• **Description of the task**
Your copy starts at the line containing "aktarmalı uçuşlar ise" and ends at the last line below. Copy exactly, without pictures.

# # #

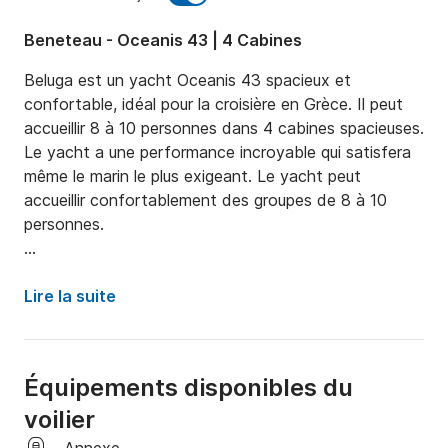
Beneteau - Oceanis 43 | 4 Cabines
Beluga est un yacht Oceanis 43 spacieux et 
confortable, idéal pour la croisière en Grèce. Il peut 
accueillir 8 à 10 personnes dans 4 cabines spacieuses. 
Le yacht a une performance incroyable qui satisfera 
même le marin le plus exigeant. Le yacht peut 
accueillir confortablement des groupes de 8 à 10 
personnes.

Naviguer en Grèce est l'un des meilleurs moyens de 
passer vos vacances d'été. Avec plus de 2 000 îles, la 
Lire la suite
Grèce a tant à offrir en termes de météo parfaite, 
d'eaux bleues claires et de paysages uniques. Même 
en octobre et novembre, la température est assez 
Équipements disponibles du
chaude, ce qui en fait une destination de voile unique!

voilier
Équipement supplémentaire (en option)
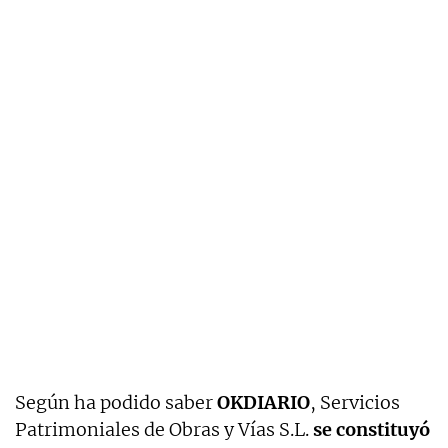
Según ha podido saber
OKDIARIO
, Servicios
Patrimoniales de Obras y Vías S.L.
se constituyó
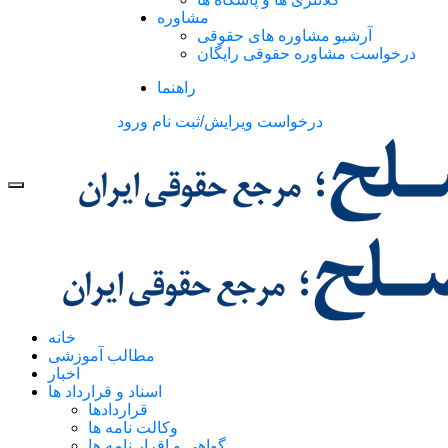
مشاوره
آرشیو مشاوره های حقوقی
درخواست مشاوره حقوقی رایگان
راهنما
درخواست ویرایش/ثبت نام
ورود
خانه
مطالب آموزشی
اخبار
اسناد و قرارداد ها
قراردادها
وکالت نامه ها
گواهی و اقرار نامه ها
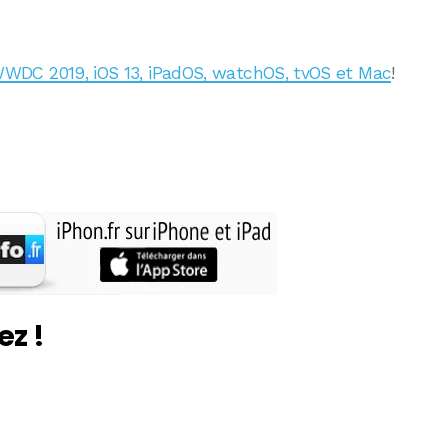
DC 2019, iOS 13, iPadOS, watchOS, tvOS et Mac
!
ez !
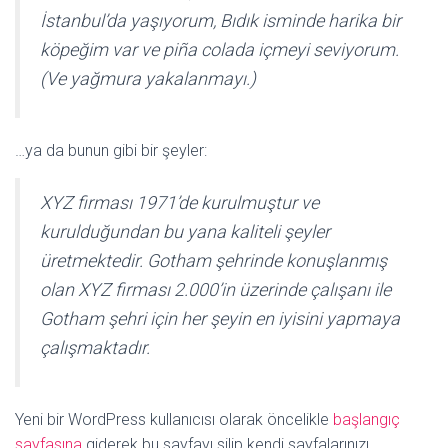
İstanbul’da yaşıyorum, Bıdık isminde harika bir
köpeğim var ve piña colada içmeyi seviyorum.
(Ve yağmura yakalanmayı.)
…ya da bunun gibi bir şeyler:
XYZ firması 1971’de kurulmuştur ve
kurulduğundan bu yana kaliteli şeyler
üretmektedir. Gotham şehrinde konuşlanmış
olan XYZ firması 2.000’in üzerinde çalışanı ile
Gotham şehri için her şeyin en iyisini yapmaya
çalışmaktadır.
Yeni bir WordPress kullanıcısı olarak öncelikle
başlangıç
sayfasına
giderek bu sayfayı silip kendi sayfalarınızı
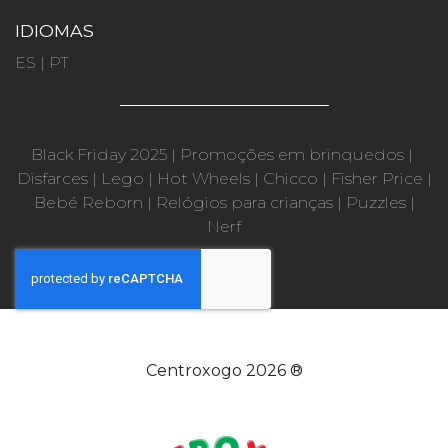
IDIOMAS
ES
|
PT
Black Friday 2025
|
Promoções em brinquedos
|
Disfarces
|
Lego
|
Hot Wheels
|
Chicco
|
Fisher Price
|
Bebé Reborn
|
Relógios para crianças
|
Puzzles
|
Nerf
Centroxogo 2026 ®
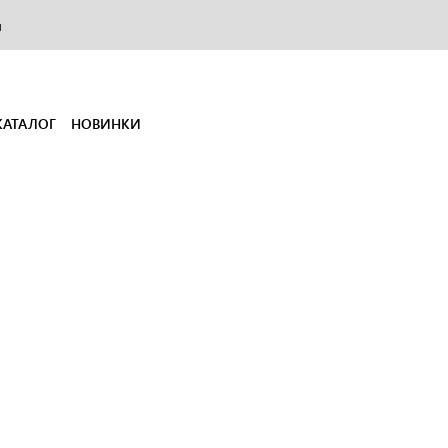
и
КАТАЛОГ
НОВИНКИ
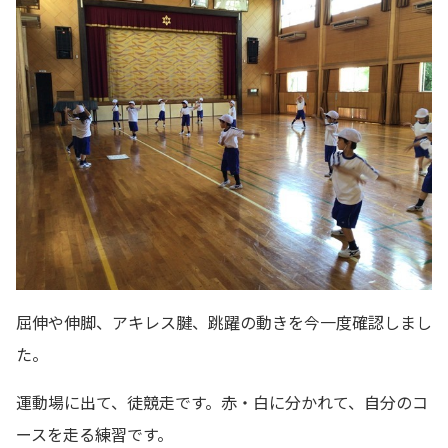
屈伸や伸脚、アキレス腱、跳躍の動きを今一度確認しまし
た。
運動場に出て、徒競走です。赤・白に分かれて、自分のコ
ースを走る練習です。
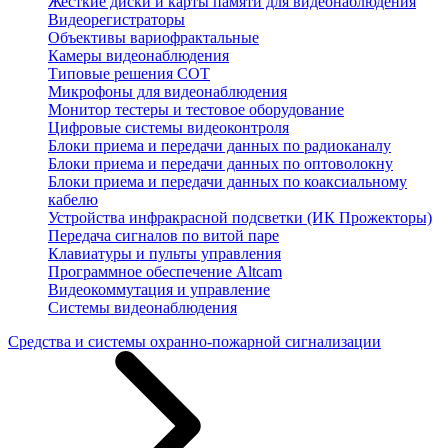
Жесткие диски и карты памяти для видеонаблюдения
Видеорегистраторы
Объективы вариофрактальные
Камеры видеонаблюдения
Типовые решения СОТ
Микрофоны для видеонаблюдения
Монитор тестеры и тестовое оборудование
Цифровые системы видеоконтроля
Блоки приема и передачи данных по радиоканалу
Блоки приема и передачи данных по оптоволокну
Блоки приема и передачи данных по коаксиальному
кабелю
Устройства инфракрасной подсветки (ИК Прожекторы)
Передача сигналов по витой паре
Клавиатуры и пульты управления
Программное обеспечение Altcam
Видеокоммутация и управление
Системы видеонаблюдения
Средства и системы охранно-пожарной сигнализации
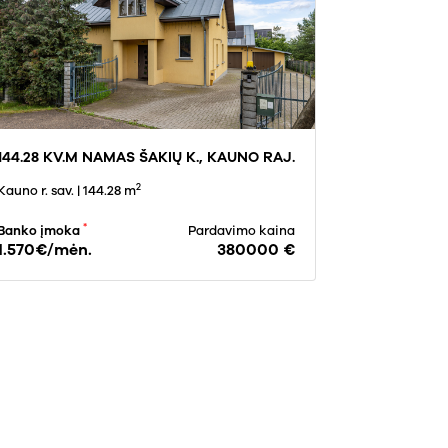
144.28 KV.M NAMAS ŠAKIŲ K., KAUNO RAJ.
2
Kauno r. sav.
| 144.28 m
*
Banko įmoka
Pardavimo kaina
1.570€/mėn.
380000 €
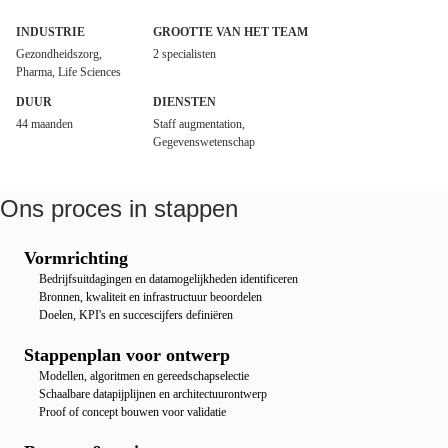
INDUSTRIE
GROOTTE VAN HET TEAM
Gezondheidszorg,
2 specialisten
Pharma, Life Sciences
DUUR
DIENSTEN
44 maanden
Staff augmentation,
Gegevenswetenschap
Ons proces in stappen
Vormrichting
Bedrijfsuitdagingen en datamogelijkheden identificeren
Bronnen, kwaliteit en infrastructuur beoordelen
Doelen, KPI's en succescijfers definiëren
Stappenplan voor ontwerp
Modellen, algoritmen en gereedschapselectie
Schaalbare datapijplijnen en architectuurontwerp
Proof of concept bouwen voor validatie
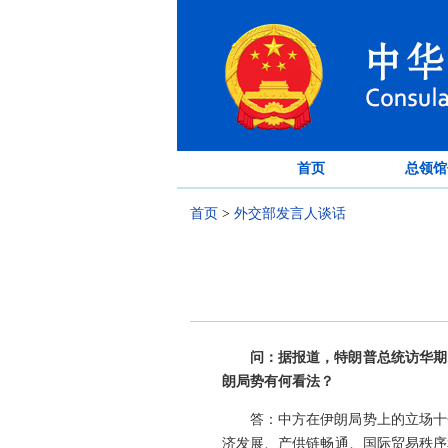
首页
总领馆
首页
>
外交部发言人谈话
问：据报道，特朗普总统访华期
朗局势有何看法？
答：中方在伊朗局势上的立场十
济发展、产供链畅通、国际贸易秩序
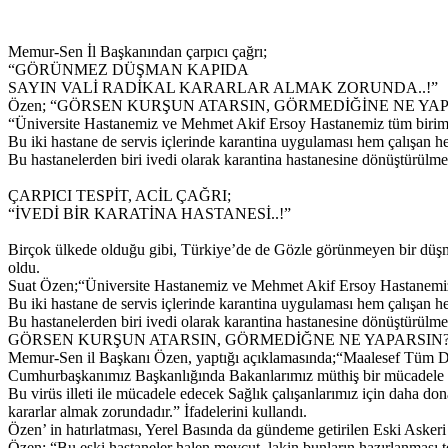
Memur-Sen İl Başkanından çarpıcı çağrı;
“GÖRÜNMEZ DÜŞMAN KAPIDA
SAYIN VALİ RADİKAL KARARLAR ALMAK ZORUNDA..!”
Özen; “GÖRSEN KURŞUN ATARSIN, GÖRMEDİĞİNE NE YAPARSIN
“Üniversite Hastanemiz ve Mehmet Akif Ersoy Hastanemiz tüm birimle
Bu iki hastane de servis içlerinde karantina uygulaması hem çalışan he
Bu hastanelerden biri ivedi olarak karantina hastanesine dönüştürülmel
ÇARPICI TESPİT, ACİL ÇAĞRI;
“İVEDİ BİR KARATİNA HASTANESİ..!”
Birçok ülkede olduğu gibi, Türkiye’de de Gözle görünmeyen bir düşman
oldu.
Suat Özen;“Üniversite Hastanemiz ve Mehmet Akif Ersoy Hastanemiz t
Bu iki hastane de servis içlerinde karantina uygulaması hem çalışan he
Bu hastanelerden biri ivedi olarak karantina hastanesine dönüştürülmel
GÖRSEN KURŞUN ATARSIN, GÖRMEDİĞNE NE YAPARSIN
Memur-Sen il Başkanı Özen, yaptığı açıklamasında;“Maalesef Tüm Dün
Cumhurbaşkanımız Başkanlığında Bakanlarımız müthiş bir mücadele s
Bu virüs illeti ile mücadele edecek Sağlık çalışanlarımız için daha do
kararlar almak zorundadır.” İfadelerini kullandı.
Özen’ in hatırlatması, Yerel Basında da gündeme getirilen Eski Askeri
Özen; “Bu eski hastaneler halen mevcut, lakin bunların hazırlanması te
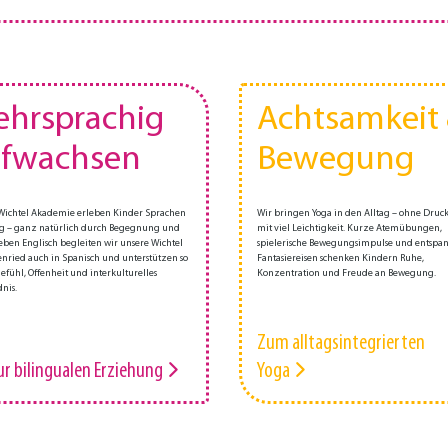
hrsprachig
Achtsamkeit
fwachsen
Bewegung
 Wichtel Akademie erleben Kinder Sprachen
Wir bringen Yoga in den Alltag – ohne Druc
ag – ganz natürlich durch Begegnung und
mit viel Leichtigkeit. Kurze Atemübungen,
eben Englisch begleiten wir unsere Wichtel
spielerische Bewegungsimpulse und entsp
enried auch in Spanisch und unterstützen so
Fantasiereisen schenken Kindern Ruhe,
fühl, Offenheit und interkulturelles
Konzentration und Freude an Bewegung.
nis.
Zum alltagsintegrierten
ur bilingualen Erziehung
Yoga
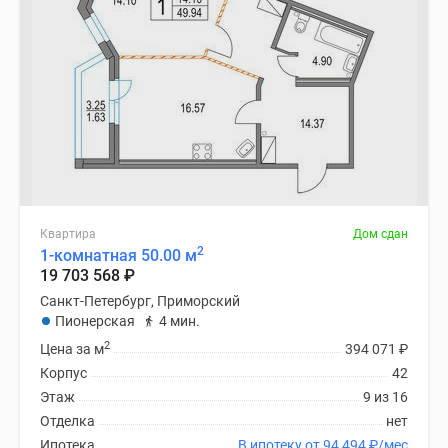
Квартира
Дом сдан
2
1-комнатная 50.00 м
19 703 568
₽
Санкт-Петербург, Приморский
Пионерская
4 мин.
2
Цена за м
394 071
₽
Корпус
42
Этаж
9 из 16
Отделка
нет
Ипотека
В ипотеку от 94 494
₽
/мес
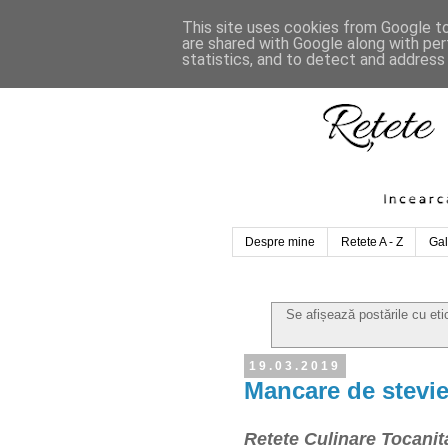
This site uses cookies from Google to 
are shared with Google along with per
statistics, and to detect and address
Despre mine
Retete A - Z
Gal
Se afișează postările cu et
19.03.2019
Mancare de stevie
Retete Culinare Tocanit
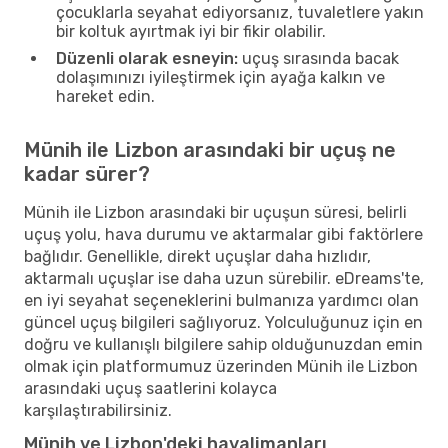
çocuklarla seyahat ediyorsanız, tuvaletlere yakın
bir koltuk ayırtmak iyi bir fikir olabilir.
Düzenli olarak esneyin:
uçuş sırasında bacak
dolaşımınızı iyileştirmek için ayağa kalkın ve
hareket edin.
Münih ile Lizbon arasındaki bir uçuş ne
kadar sürer?
Münih ile Lizbon arasındaki bir uçuşun süresi, belirli
uçuş yolu, hava durumu ve aktarmalar gibi faktörlere
bağlıdır. Genellikle, direkt uçuşlar daha hızlıdır,
aktarmalı uçuşlar ise daha uzun sürebilir. eDreams'te,
en iyi seyahat seçeneklerini bulmanıza yardımcı olan
güncel uçuş bilgileri sağlıyoruz. Yolculuğunuz için en
doğru ve kullanışlı bilgilere sahip olduğunuzdan emin
olmak için platformumuz üzerinden Münih ile Lizbon
arasındaki uçuş saatlerini kolayca
karşılaştırabilirsiniz.
Münih ve Lizbon'deki havalimanları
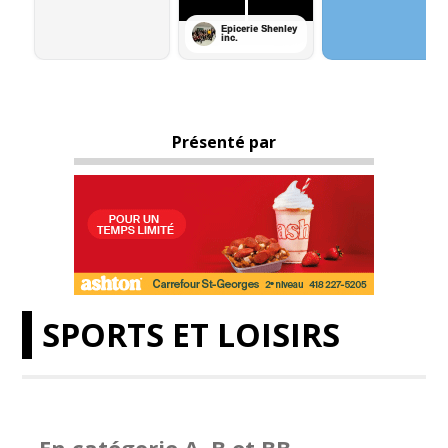
Présenté par
SPORTS ET LOISIRS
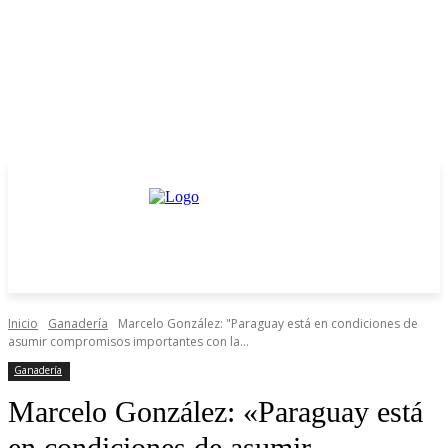
Inicio
Ganadería
Marcelo González: "Paraguay está en condiciones de
asumir compromisos importantes con la...
Ganadería
Marcelo González: «Paraguay está
en condiciones de asumir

# # #

• **Task output**
aktarmalı uçuşlar ise daha uzun sürebilir. eDreams'te,
en iyi seyahat seçeneklerini bulmanıza yardımcı olan
güncel uçuş bilgileri sağlıyoruz. Yolculuğunuz için en
doğru ve kullanışlı bilgilere sahip olduğunuzdan emin
olmak için platformumuz üzerinden Münih ile Lizbon
arasındaki uçuş saatlerini kolayca
karşılaştırabilirsiniz.
Münih ve Lizbon'deki havalimanları
Présenté par
SPORTS ET LOISIRS
Inicio
Ganadería
Marcelo González: "Paraguay está en condiciones de
asumir compromisos importantes con la...
Ganadería
Marcelo González: «Paraguay está
en condiciones de asumir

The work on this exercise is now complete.